In their Declaration of Independence, the American leaders have asserted that pursuit of happiness is an unalienable human right on par with life and liberty. But we do not find any such concession in the constitution of India, either in the Preamble or in Directive Principles or in Fundamental Rights. The government of Bhutan has adopted the measure of happiness of people in general as a criterion for development.
Section 497 is questioned mainly because of its extreme form of discrimination against women. Refraining from external sexual relations is a mutual obligation of the spouses. This is called ownership of sexuality. But the ownership is given to the husband by section 497 but not to the wife. That is the discrimination. This ownership is not something that can be delegated or bartered. The 497 did exactly the same by introducing a provision that adultery is not a crime if it is committed “with consent or connivance” of the husband. It is one of the most obnoxious provisions of law that could ever be found. It is not clear how the section was upheld earlier by the Hon’ble Court in toto and allowed to stay on the statute book until a Non-Resident Indian questions it.

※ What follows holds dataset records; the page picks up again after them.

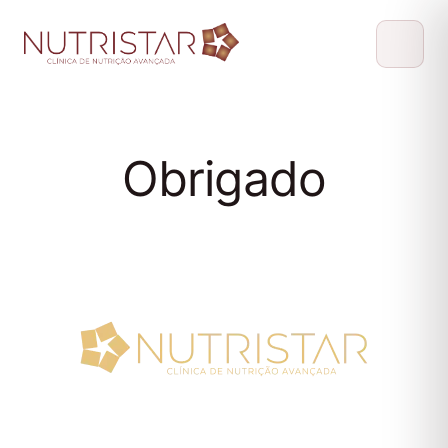
Obrigado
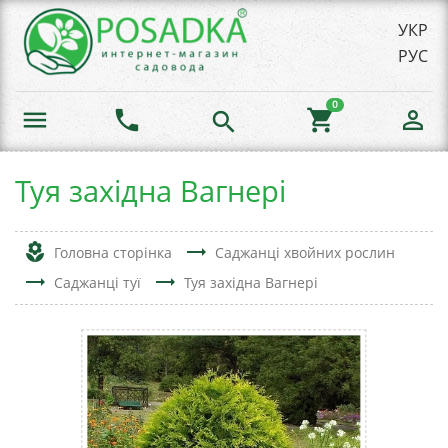
УКР
РУС
0
menu
phone
shopping_cart
person_outline
search
Туя західна Вагнері
local_florist
trending_flat
Головна сторінка
Саджанці хвойних рослин
trending_flat
trending_flat
Саджанці туї
Туя західна Вагнері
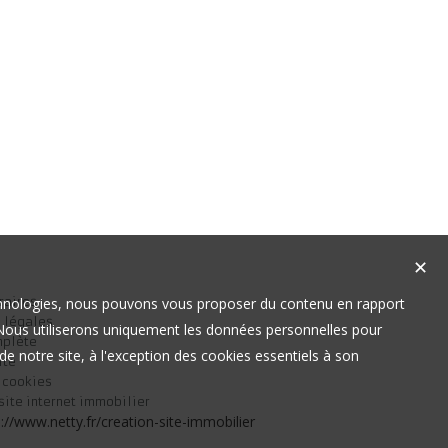
✕
technologies, nous pouvons vous proposer du contenu en rapport
raires
 légales
t. Nous utiliserons uniquement les données personnelles pour
mplète
e notre site, à l'exception des cookies essentiels à son
ite
s cookies
site internet immobilier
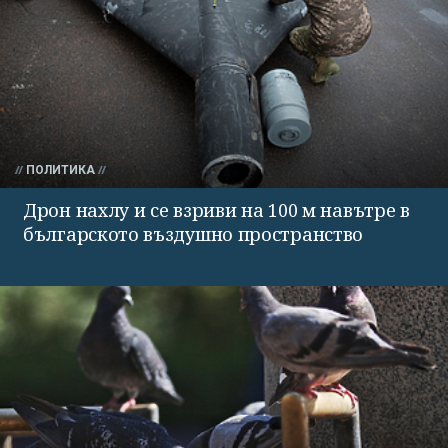
ПОЛИТИКА
Дрон нахлу и се взриви на 100 м навътре в
българското въздушно пространство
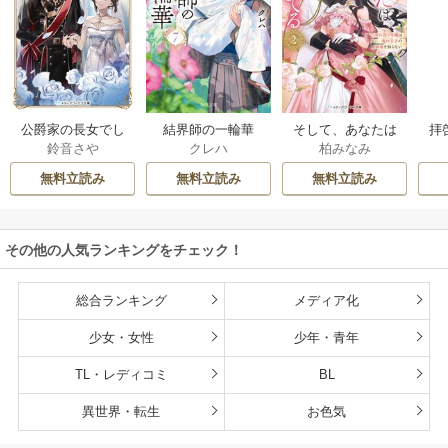
公爵家の長女でし
結界師の一輪華
そして、あなたは
拝
鈴音さや
クレハ
柏みなみ
た
私を捨てる
様
無料立読み
無料立読み
無料立読み
その他の人気ランキングをチェック！
総合ランキング
メディア化
少女・女性
少年・青年
TL・レディコミ
BL
異世界・転生
お色気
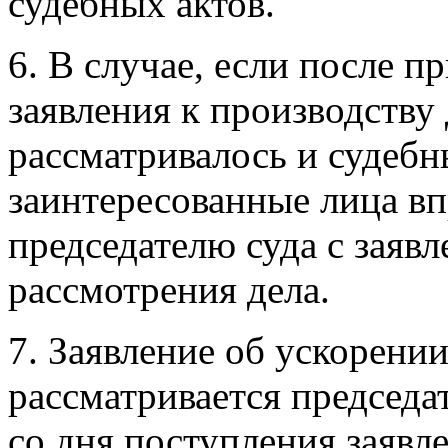
судебных актов.
6. В случае, если после п
заявления к производству
рассматривалось и судебн
заинтересованные лица вп
председателю суда с заяв
рассмотрения дела.
7. Заявление об ускорени
рассматривается председа
со дня поступления заявле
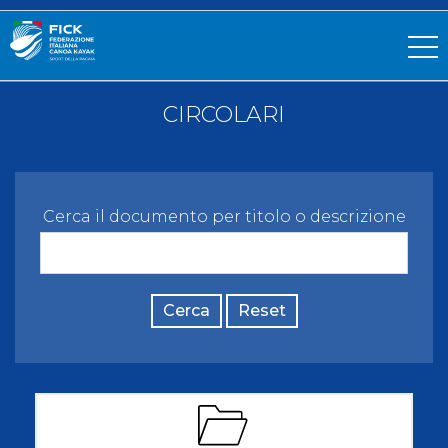
CIRCOLARI
Cerca il documento per titolo o descrizione
Cerca
Reset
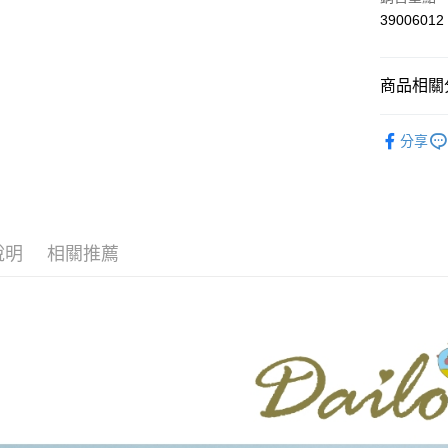
上海商
華南商
39006012
運送方式
國泰世
上海商
臺灣中
國泰世
付款後全
匯豐（
臺灣中
商品相關分
每筆NT$8
聯邦商
匯豐（
元大商
聯邦商
【Dailo】
付款後7-1
玉山商
元大商
分享
台新國
每筆NT$8
本月新品
玉山商
台灣樂
台新國
宅配
▼所有品
台灣樂
每筆NT$1
▼全部商
說明
相關推薦
離島郵政
【褲類 Pan
每筆NT$1
DAILO 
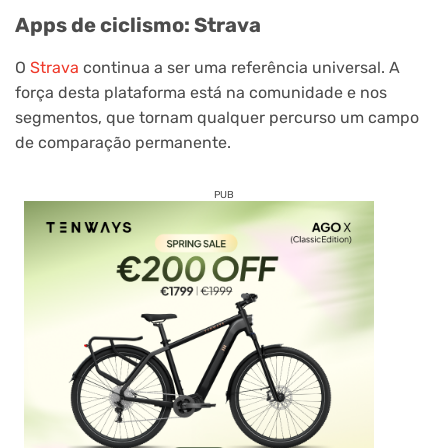
Apps de ciclismo: Strava
O
Strava
continua a ser uma referência universal. A
força desta plataforma está na comunidade e nos
segmentos, que tornam qualquer percurso um campo
de comparação permanente.
PUB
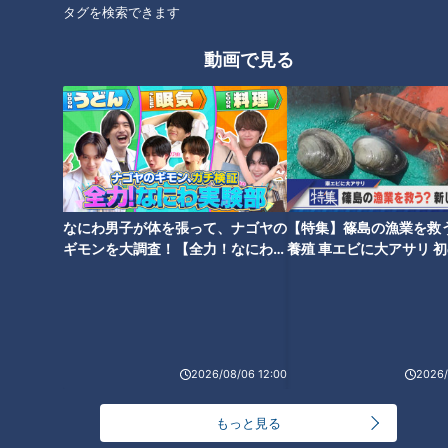
タグを検索できます
動画で見る
CBCテレビ：画像『チャント！』
見物人の目を引くのは、栄の道路を封鎖しながら練り歩く巨大
な山車。高さ6ｍ以上にも及ぶ「福禄寿車」の重量は、なんと
約4ｔにもなります。
なにわ男子が体を張って、ナゴヤの
【特集】篠島の漁業を救
ギモンを大調査！【全力！なにわ実
養殖 車エビに大アサリ 
験部～ナゴヤのギモン、ガチ検証
【newsX】
～】
2026/08/06 12:00
2026/
もっと見る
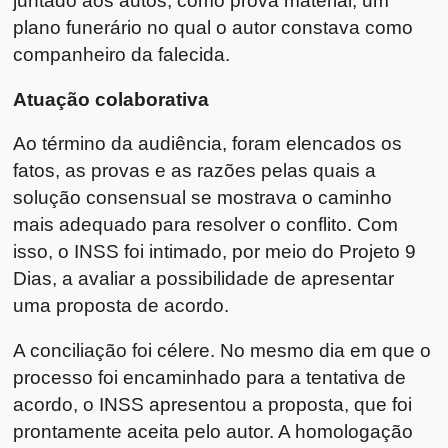
juntado aos autos, como prova material, um
plano funerário no qual o autor constava como
companheiro da falecida.
Atuação colaborativa
Ao término da audiência, foram elencados os
fatos, as provas e as razões pelas quais a
solução consensual se mostrava o caminho
mais adequado para resolver o conflito. Com
isso, o INSS foi intimado, por meio do Projeto 9
Dias, a avaliar a possibilidade de apresentar
uma proposta de acordo.
A conciliação foi célere. No mesmo dia em que o
processo foi encaminhado para a tentativa de
acordo, o INSS apresentou a proposta, que foi
prontamente aceita pelo autor. A homologação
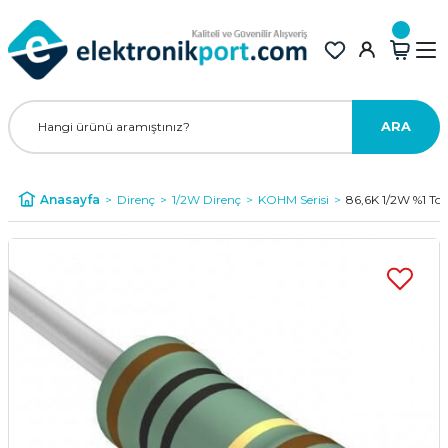
ARA
Anasayfa
Direnç
1/2W Direnç
KOHM Serisi
86,6K 1/2W %1 To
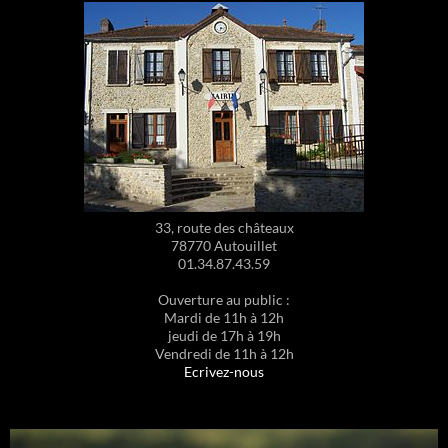
33, route des châteaux
78770 Autouillet
01.34.87.43.59
Ouverture au public :
Mardi de 11h à 12h
jeudi de 17h à 19h
Vendredi de 11h à 12h
Ecrivez-nous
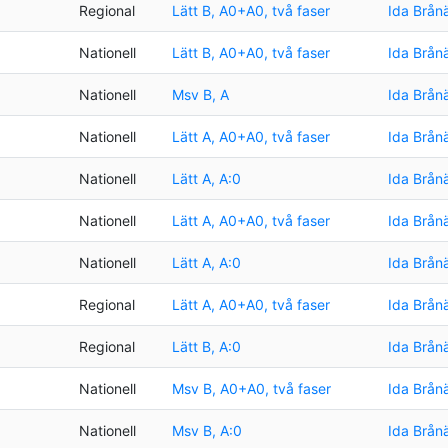
Regional
Lätt B, A0+A0, två faser
Ida Brån
Nationell
Lätt B, A0+A0, två faser
Ida Brån
Nationell
Msv B, A
Ida Brån
Nationell
Lätt A, A0+A0, två faser
Ida Brån
Nationell
Lätt A, A:0
Ida Brån
Nationell
Lätt A, A0+A0, två faser
Ida Brån
Nationell
Lätt A, A:0
Ida Brån
Regional
Lätt A, A0+A0, två faser
Ida Brån
Regional
Lätt B, A:0
Ida Brån
Nationell
Msv B, A0+A0, två faser
Ida Brån
Nationell
Msv B, A:0
Ida Brån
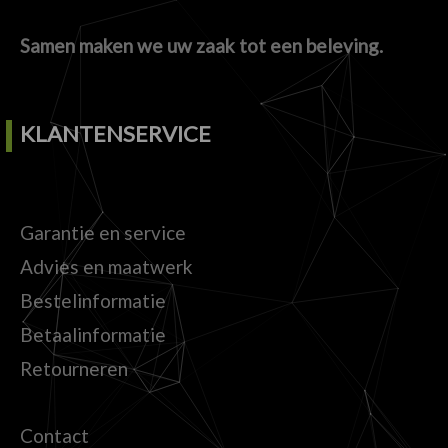
Samen maken we uw zaak tot een beleving.
KLANTENSERVICE
Garantie en service
Advies en maatwerk
Bestelinformatie
Betaalinformatie
Retourneren
Contact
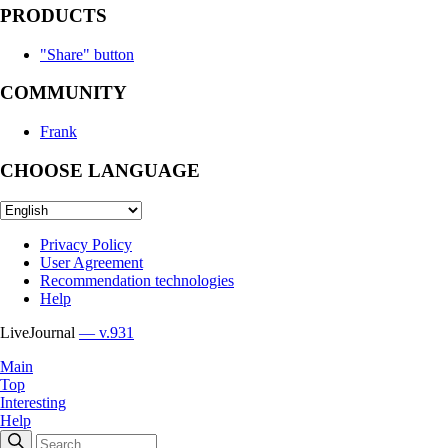
PRODUCTS
"Share" button
COMMUNITY
Frank
CHOOSE LANGUAGE
Privacy Policy
User Agreement
Recommendation technologies
Help
LiveJournal
— v.931
Main
Top
Interesting
Help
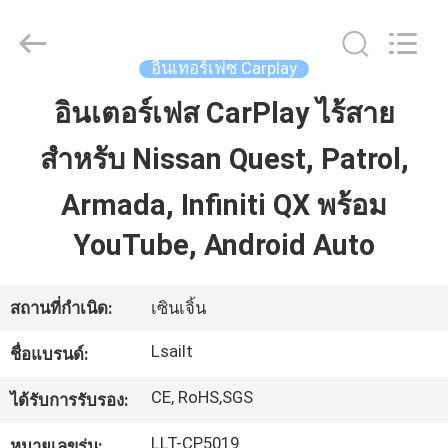
2026
Shenzhen
Xinsongxia
Automobile
Electron
อินเทอร์เฟซ Carplay
Co.,Ltd.
All
Rights
อินเตอร์เฟส CarPlay ไร้สาย
บ้าน
Reserved.
สำหรับ Nissan Quest, Patrol,
สินค้า
Armada, Infiniti QX พร้อม
YouTube, Android Auto
วิดีโอ
สถานที่กำเนิด:
เซินเจิ้น
เกี่ยว
Lsailt
ชื่อแบรนด์:
กับ
CE, RoHS,SGS
ได้รับการรับรอง:
เรา
LLT-CP5019
หมายเลขรุ่น:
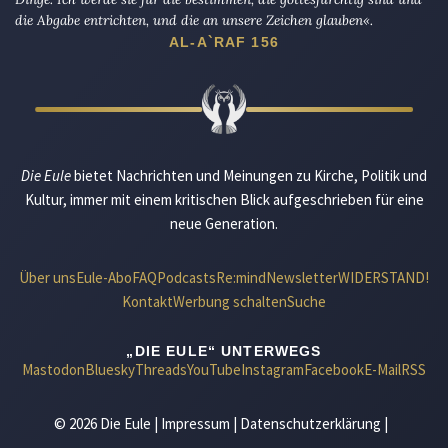
die Abgabe entrichten, und die an unsere Zeichen glauben«.
AL-A`RAF 156
Die Eule
bietet Nachrichten und Meinungen zu Kirche, Politik und
Kultur, immer mit einem kritischen Blick aufgeschrieben für eine
neue Generation.
Über uns
Eule-Abo
FAQ
Podcasts
Re:mind
Newsletter
WIDERSTAND!
Kontakt
Werbung schalten
Suche
„DIE EULE“ UNTERWEGS
Mastodon
Bluesky
Threads
YouTube
Instagram
Facebook
E-Mail
RSS
© 2026 Die Eule |
Impressum
|
Datenschutzerklärung
|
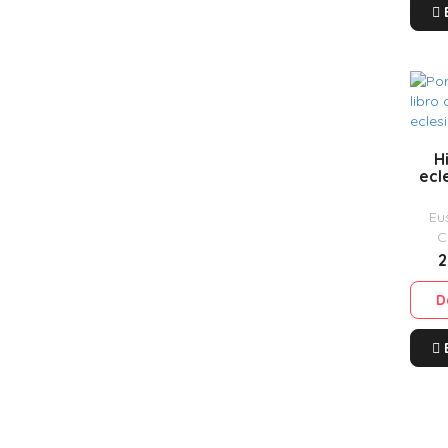
H
ecl
Eu
C
2
D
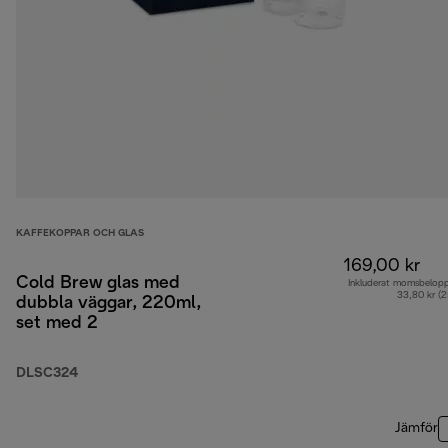
KAFFEKOPPAR OCH GLAS
169,00 kr
Cold Brew glas med
Inkluderat momsbelop
33,80 kr (
dubbla väggar, 220ml,
set med 2
DLSC324
Jämför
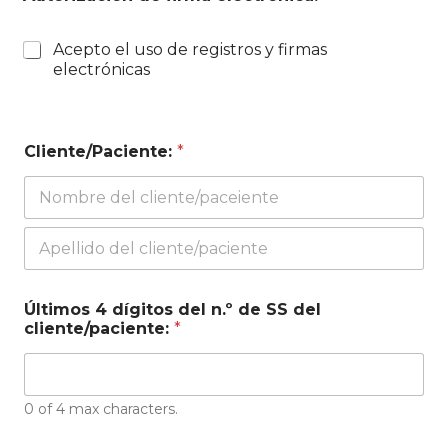
Acepto el uso de registros y firmas
electrónicas
Cliente/Paciente:
*
First
Last
Últimos 4 dígitos del n.º de SS del
cliente/paciente:
*
0 of 4 max characters.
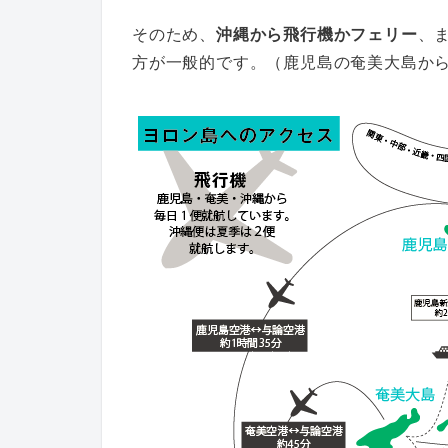
そのため、
沖縄から飛行機かフェリー
、
方が一般的です。（鹿児島の奄美大島か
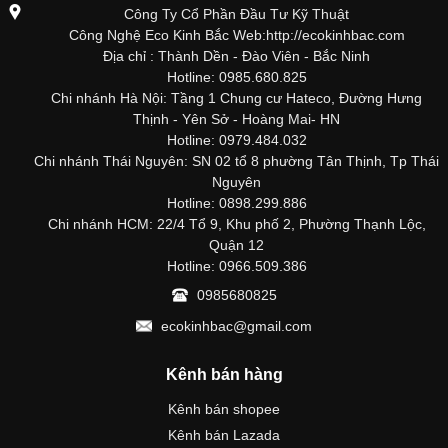
Công Ty Cổ Phần Đầu Tư Kỹ Thuật
Công Nghệ Eco Kinh Bắc Web:http://ecokinhbac.com
Địa chỉ : Thành Dền - Đào Viên - Bắc Ninh
Hotline: 0985.680.825
Chi nhánh Hà Nội: Tầng 1 Chung cư Hateco, Đường Hưng
Thịnh - Yên Sở - Hoàng Mai- HN
Hotline: 0979.484.032
Chi nhánh Thái Nguyên: SN 02 tổ 8 phường Tân Thịnh, Tp Thái
Nguyên
Hotline: 0898.299.886
Chi nhánh HCM: 22/4 Tổ 9, Khu phố 2, Phường Thạnh Lộc,
Quận 12
Hotline: 0966.509.386
0985680825
ecokinhbac@gmail.com
Kênh bán hàng
Kênh bán shopee
Kênh bán Lazada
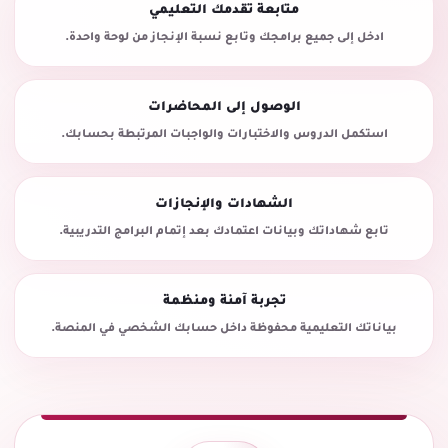
متابعة تقدمك التعليمي
ادخل إلى جميع برامجك وتابع نسبة الإنجاز من لوحة واحدة.
الوصول إلى المحاضرات
استكمل الدروس والاختبارات والواجبات المرتبطة بحسابك.
الشهادات والإنجازات
تابع شهاداتك وبيانات اعتمادك بعد إتمام البرامج التدريبية.
تجربة آمنة ومنظمة
بياناتك التعليمية محفوظة داخل حسابك الشخصي في المنصة.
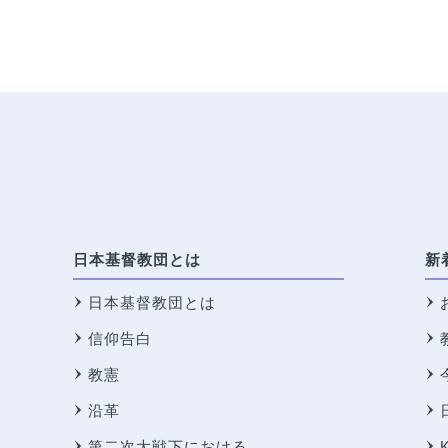
日本基督教団とは
新
日本基督教団とは
信仰告白
教憲
沿革
第二次大戦下における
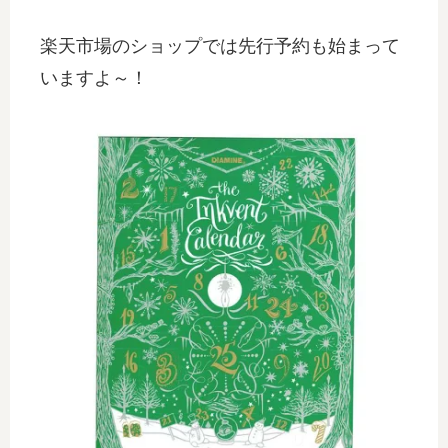
楽天市場のショップでは先行予約も始まって
いますよ～！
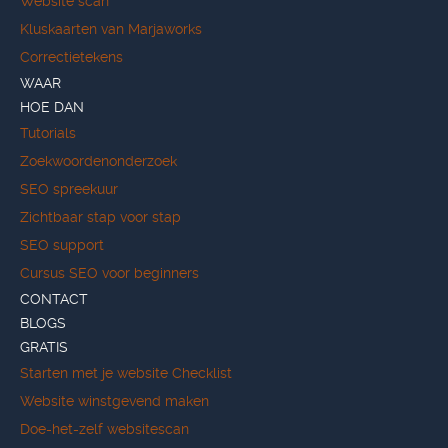
Website scan
Kluskaarten van Marjaworks
Correctietekens
WAAR
HOE DAN
Tutorials
Zoekwoordenonderzoek
SEO spreekuur
Zichtbaar stap voor stap
SEO support
Cursus SEO voor beginners
CONTACT
BLOGS
GRATIS
Starten met je website Checklist
Website winstgevend maken
Doe-het-zelf websitescan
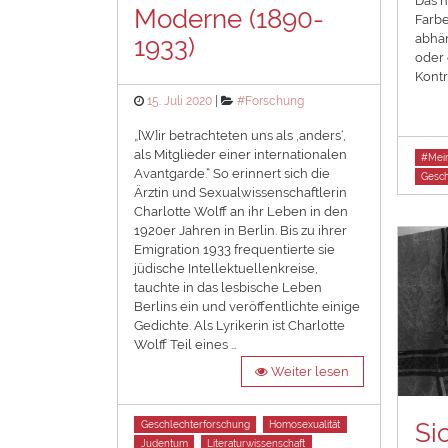
Das he
Moderne (1890-
Farbe
abhän
1933)
oder 
Kontr
Posted
Categories
15. Juli 2020
#Forschung
on
„[W]ir betrachteten uns als ‚anders‘,
als Mitglieder einer internationalen
Tags
#Mein
Avantgarde.“ So erinnert sich die
Gesch
Ärztin und Sexualwissenschaftlerin
Charlotte Wolff an ihr Leben in den
1920er Jahren in Berlin. Bis zu ihrer
Emigration 1933 frequentierte sie
jüdische Intellektuellenkreise,
tauchte in das lesbische Leben
Berlins ein und veröffentlichte einige
Gedichte. Als Lyrikerin ist Charlotte
Wolff Teil eines …
Weiter lesen
Tags
Si
Geschlechterforschung
Homosexualität
Judentum
Literaturwissenschaft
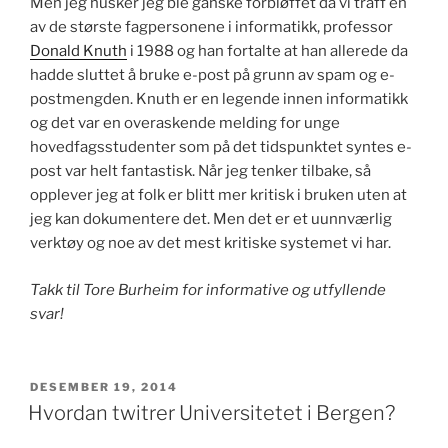
Men jeg husker jeg ble ganske forbløffet da vi traff en
av de største fagpersonene i informatikk, professor
Donald Knuth
i 1988 og han fortalte at han allerede da
hadde sluttet å bruke e-post på grunn av spam og e-
postmengden. Knuth er en legende innen informatikk
og det var en overaskende melding for unge
hovedfagsstudenter som på det tidspunktet syntes e-
post var helt fantastisk. Når jeg tenker tilbake, så
opplever jeg at folk er blitt mer kritisk i bruken uten at
jeg kan dokumentere det. Men det er et uunnværlig
verktøy og noe av det mest kritiske systemet vi har.
Takk til Tore Burheim for informative og utfyllende
svar!
PUBLISERT
DESEMBER 19, 2014
Hvordan twitrer Universitetet i Bergen?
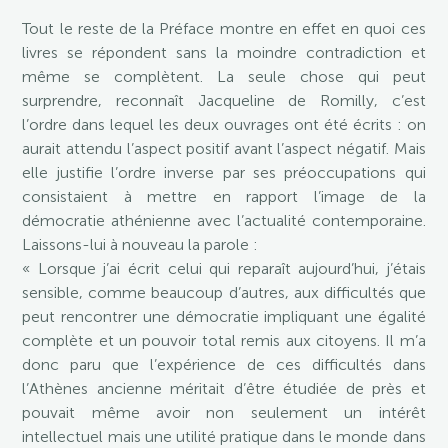
Tout le reste de la Préface montre en effet en quoi ces
livres se répondent sans la moindre contradiction et
même se complètent. La seule chose qui peut
surprendre, reconnaît Jacqueline de Romilly, c’est
l’ordre dans lequel les deux ouvrages ont été écrits : on
aurait attendu l’aspect positif avant l’aspect négatif. Mais
elle justifie l’ordre inverse par ses préoccupations qui
consistaient à mettre en rapport l’image de la
démocratie athénienne avec l’actualité contemporaine.
Laissons-lui à nouveau la parole :
« Lorsque j’ai écrit celui qui reparaît aujourd’hui, j’étais
sensible, comme beaucoup d’autres, aux difficultés que
peut rencontrer une démocratie impliquant une égalité
complète et un pouvoir total remis aux citoyens. Il m’a
donc paru que l’expérience de ces difficultés dans
l’Athènes ancienne méritait d’être étudiée de près et
pouvait même avoir non seulement un intérêt
intellectuel mais une utilité pratique dans le monde dans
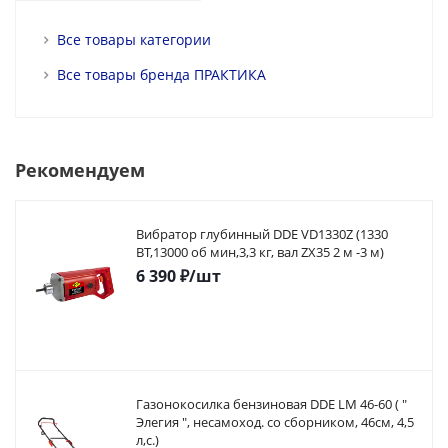
Все товары категории
Все товары бренда ПРАКТИКА
Рекомендуем
Вибратор глубинный DDE VD1330Z (1330
ВТ,13000 об мин,3,3 кг, вал ZX35 2 м -3 м)
6 390
₽
/шт
Газонокосилка бензиновая DDE LM 46-60 ( "
Элегия ", несамоход. со сборником, 46см, 4,5
л,с.)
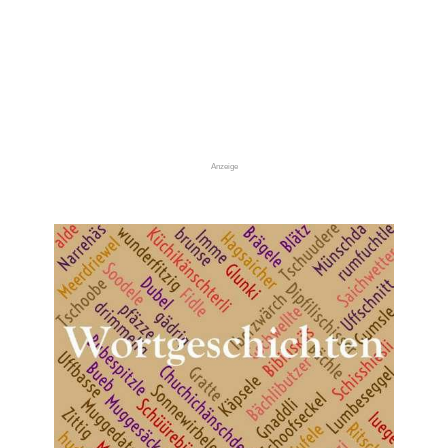
Anzeige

The right to seek divorce on the ground of infidelity is not anything new sanctioned by the present judgement. It is already there in the Marriages Acts. Section 497 only states that adultery is a punishable crime but silent on who could make the complaint. By bestowing the right on the husband to give (prior) consent it is implied that he can have discretion even not to prosecute the adulterer. But the right to prosecute is against the adulterer, an outsider, but not against the wife even as an abettor. All this is excused on the presumption that the wife is in a helpless position in society. Justice does not allow treatment of woman (wife) as a commodity (of husband or of anybody). The law insists that she shall be treated with dignity as an individual. That is what it should be. With that status, what could be her role in the case of adultery? Does she take an active part or only a passive victim? It is implied that the adulterer has tempted (or seduced) her to have illegal relations with him.
The next section 498 refers to enticing and not to seduce. Enticing is defined as “taking away any woman…..from the man….with intent that she may have illicit intercourse…” Seducing as per dictionary refers to “tempt immorally into sexual intercourse.” Whatever words are used in the two sections the ultimate motive is “illicit sexual intercourse”. Adultery can be committed either in the house or outside. Whether it is the result of seducing or enticing makes no difference. (Sedition is different from seducing. It is a different offence.) In both cases, the woman is supposed to be a passive partner. But it cannot be ignored that the woman in modern conditions can also be an active partner and the law has to provide for meeting that situation as well. If the intention is to give the same rights to the wife as given to the husband, it follows that she would be made to bear a similar responsibility subject to facts of each case. It needs a law afresh which parliament only could do. There is no (ambiguous) wording in section 497 (like ‘consult’ in the case of Art.124 of the constitution) to facilitate the exercise of the right to invent a doctrine to interpret, analyze and extend the rights to unintended persons. The only alternative was to strike down the entire section 497 leaving a vacuum on how to treat adultery in law. The judgment specifically stated that no effort shall be made to revive the criminal nature of adultery.
Having declared specifically that adultery is not a crime, the husband is deprived of the right to prosecute the adulterer and the wife is also left free from harassment. The only right made available to the husband is to go for divorce, a right which is available under the Marriages Acts. Under section 497 the wife is not deprived of ownership of her sexuality as alleged. On the other hand, it is protected by suggesting ‘no action’ against her. But she is deprived of her right to protect conjugal rights against the husband. The section did not maintain a balance between the two spouses in regard to rights and opportunities granted. That forms its nemesis.